- Born: August 28, 1967 (age 59) Kansas City, Missouri, U.S.
- Other name: The Gillham Park Strangler
- Criminal status: Incarcerated
- Convictions: First degree murder (6 counts) First degree assault
- Criminal penalty: Life imprisonment without parole

Details
- Victims: 6
- Span of crimes: September 1989 – April 1990
- Country: United States
- State: Missouri
- Date apprehended: April 1990
- Imprisoned at: South Central Correctional Center, Licking, Missouri

= Ray Jackson (serial killer) =

American serial killer

Ray Shawn Jackson (born August 28, 1967), known as The Gillham Park Strangler, is an American serial killer who strangled six women to death in Kansas City, Missouri from 1989 to 1990, dumping the victims' bodies in the area surrounding Gilliam Park.

== Biography ==
Ray Shawn Jackson was born on August 28, 1967, as the only son of his parents. At age seven, his family moved him to Kansas City, where he was raised in a rather poor environment. In his late teens, he began working as a semiliterate laborer.

== Murders ==
In the span of seven months, between September 1989 and April 1990, the bodies of six prostitutes were found dumped in areas in or around Gillham park, mid-town of Kansas City, Missouri.

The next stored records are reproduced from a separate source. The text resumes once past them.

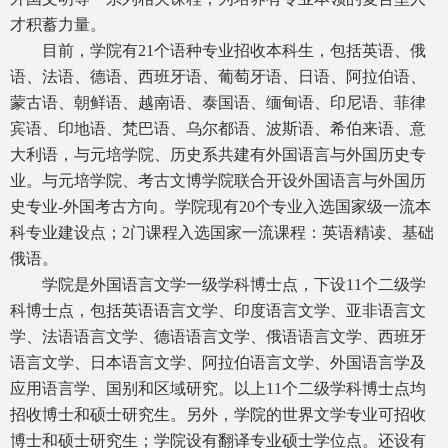
才积蓄力量。
目前，学院有21个语种专业招收本科生，包括英语、俄
语、法语、德语、西班牙语、葡萄牙语、日语、阿拉伯语、
蒙古语、朝鲜语、越南语、泰国语、缅甸语、印尼语、菲律
宾语、印地语、梵巴语、乌尔都语、波斯语、希伯来语、意
大利语，与元培学院、历史系共建有外国语言与外国历史专
业。与元培学院、考古文博学院联合开设外国语言与外国历
史专业-外国考古方向。学院现有20个专业入选国家级一流本
科专业建设点；2门课程入选国家一流课程：英语精读、基础
俄语。
学院是外国语言文学一级学科博士点，下设11个二级学
科博士点，包括英语语言文学、印度语言文学、亚非语言文
学、法语语言文学、德语语言文学、俄语语言文学、西班牙
语言文学、日本语言文学、阿拉伯语言文学、外国语言学及
应用语言学、国别和区域研究。以上11个二级学科博士点均
招收博士和硕士研究生。另外，学院的世界文学专业可招收
博士和硕士研究生；学院设有翻译专业硕士学位点。还设有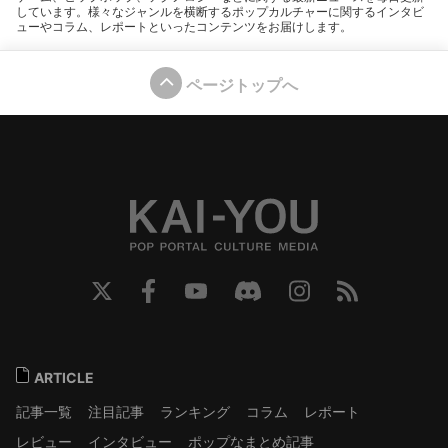
しています。様々なジャンルを横断するポップカルチャーに関するインタビ
ューやコラム、レポートといったコンテンツをお届けします。
ページトップへ
ARTICLE
記事一覧
注目記事
ランキング
コラム
レポート
レビュー
インタビュー
ポップなまとめ記事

- Annette Stewart, 33, found dead on September 16, 1989, near 31st and Oak streets in Kansas City.
- Kimberly Creer, 22, found dead on September 20, 1989, in Gillham Park.
- Tresa Williams, 21, found dead on October 22, 1989, at 4136 Euclid Ave in Kansas City.
- Janice Berryman, 36, found dead on October 28, 1989, in Gillham Park.
- Tonya Ward, 23, found dead on January 18, 1990, in Gillham Park.
- Michelle Mitchell, 22, found dead on April 5, 1990, in Gillham Park.

In April 1990, a man walking his dog through Gillham Park spotted a man having sex with a woman. Upon closer inspection, however, it became clear that it was an act of rape. The perpetrator fled the area when the man intervened. The woman regained consciousness and was able to give a description of the man. Police had an idea of the suspect's geographic pattern, as he either lives near, or had connections with the park. After questioning people in the area, they told police about Ray Jackson. Police took Jackson into questioning, and after an interrogation, he confessed. He told the police that he had been involved in multiple murders.

Jackson said he would walk alone at night and ask women on the streets if they wanted to smoke crack cocaine. After the woman agreed, he would walk with her to a secluded area in or near Gillham Park, where he choked them from behind until they lost consciousness. He would then awaken them, strip them, rape them, and strangle them. Jackson would position the bodies in sexually provocative poses and leave their clothes strewn around the crime scene.

The case of the surviving victim was different in that Jackson had followed her beforehand. When he asked her to join him, she refused. Jackson later attacked her and dragged into some bushes, where he tried to choke her before the passerby intervened.

== Conviction ==
To avoid a possible death sentence, Jackson pleaded guilty to six counts of first degree murder and one count of first degree assault for the surviving victim. He was sentenced to life in prison without parole. Jackson is currently incarcerated at South Central Correctional Center.